A lesson from Nigeria to Trump?
Africa’s most populous country, suffering a long battle with jihadi groups, has successfully negotiated with a branch of Islamic State to release abducted children. Is that a lesson in how to talk to terrorists?
On Monday, the president of Nigeria, Muhammadu Buhari, will become the first African leader to meet President Trump at the White House. Much of the meeting will probably focus on what the United States can do for Nigeria. The continent’s largest economy has a median age of only 18, a sluggish economy, and endemic corruption.
Yet Mr. Buhari could have something to offer the US as well.
Nigeria may be one of the few countries willing to negotiate with a branch of Islamic State (ISIS), part of its decade-long struggle with jihadi groups such as Boko Haram. Most other nations, including the US, refuse to talk to ISIS or its affiliates.
On Feb. 19, militants from Islamic State in West Africa Province (ISWAP) seized 112 schoolgirls and one boy from the town of Dapchi in northeast Nigeria. A month later, after negotiations with the government, the group accepted a temporary cease-fire and released most of the children. The government said it paid no ransom. It is possible that ISIS leaders in the Middle East ordered the release.
Whatever the motive, the negotiations may represent a critical shift in how to deal with terrorists other than a strictly military approach.
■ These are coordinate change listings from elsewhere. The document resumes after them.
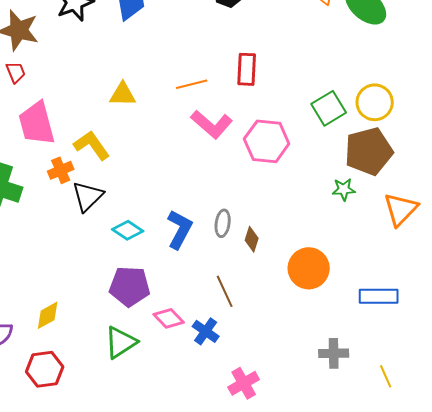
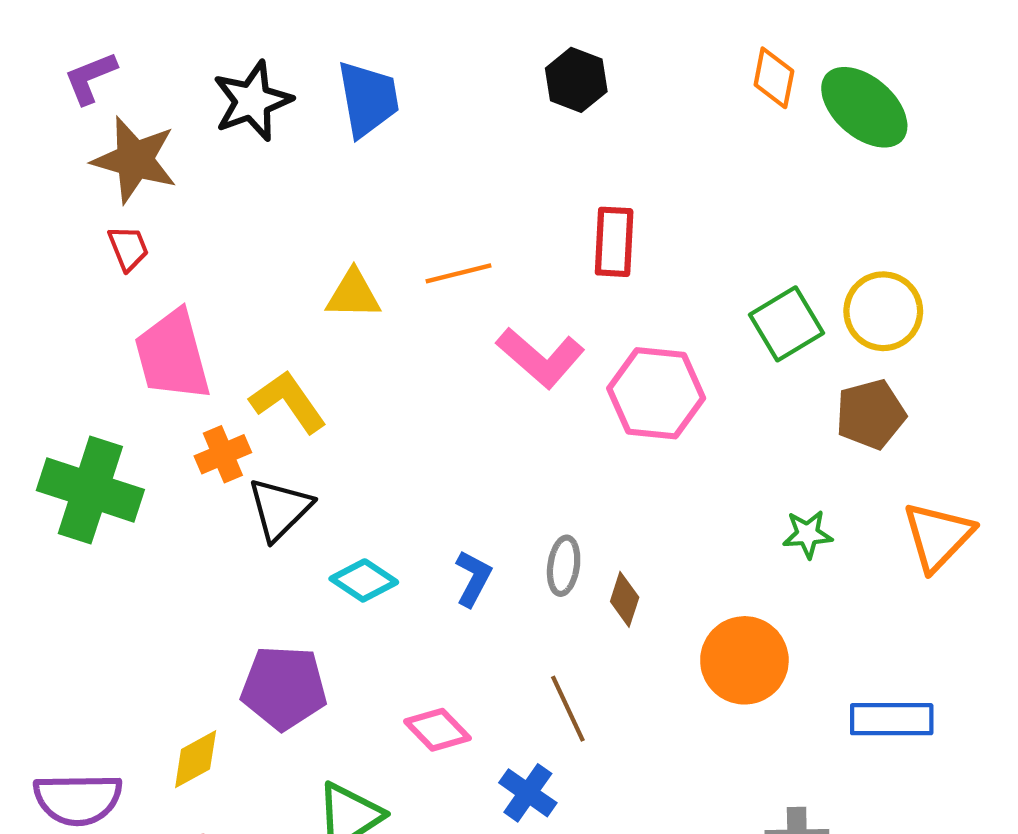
orange line: (192, 84) -> (458, 273), moved
brown pentagon: (369, 151) -> (871, 414), size x0.7
green star: (344, 189) -> (808, 534), moved
blue L-shape: (180, 229) -> (473, 578), size x0.7
purple pentagon: (130, 286) -> (284, 688), moved
pink diamond: (169, 318) -> (437, 730), moved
Under Buhari, Nigeria has beefed up its armed forces to counter Boko Haram and ISWAP. But it has also started to tackle corruption and improve the economy, especially in the largely Muslim northeast where the militants have found support.
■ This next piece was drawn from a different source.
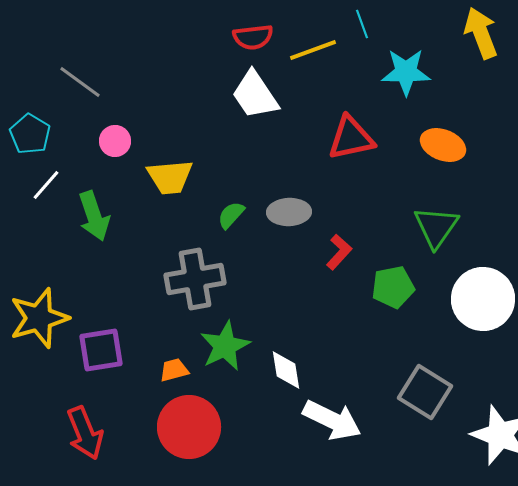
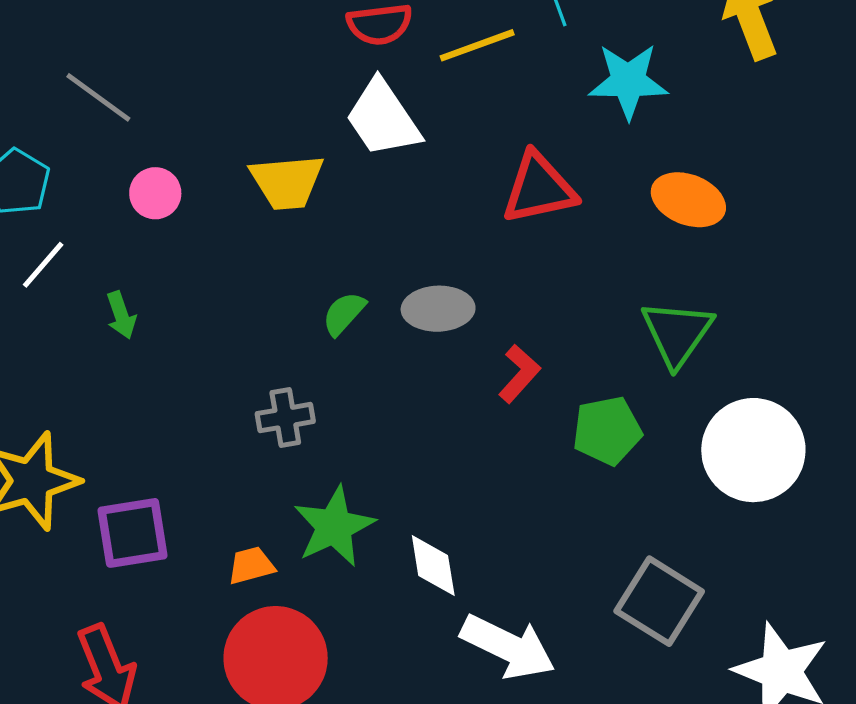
yellow trapezoid: (170, 177) -> (287, 182), moved
green arrow: (94, 216) -> (121, 315), size x0.6
gray cross: (195, 279) -> (285, 418), size x0.6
Nigeria’s soft power against jihadis included the election of Buhari as president in 2015. He was the nation’s first candidate to defeat an incumbent president and achieve a peaceful handover of power from one party to another. Such democratic success stands out in Africa, which still struggles to remove long-ruling leaders who suppress opponents and tinker with constitutions and elections to stay in power.
As a former general, Buhari has improved the military’s capabilities against the insurgents. But he also relies on other tactics, such as an offer of amnesty to militants who surrender. “We are ready to rehabilitate and integrate such repentant members into the larger society,” he said.
Nigeria, with a highly diverse population of more than 180 million people, has far to go in improving its democracy, economy, and military. Yet it has shown leadership within Africa on many fronts, such as helping restore democracy in nearby Gambia. Perhaps it might also be a pioneer in how to talk with militant groups. As Mr. Trump prepares to talk to North Korea, a country he has designated as a state sponsor of terrorism, perhaps Buhari can offer some advice.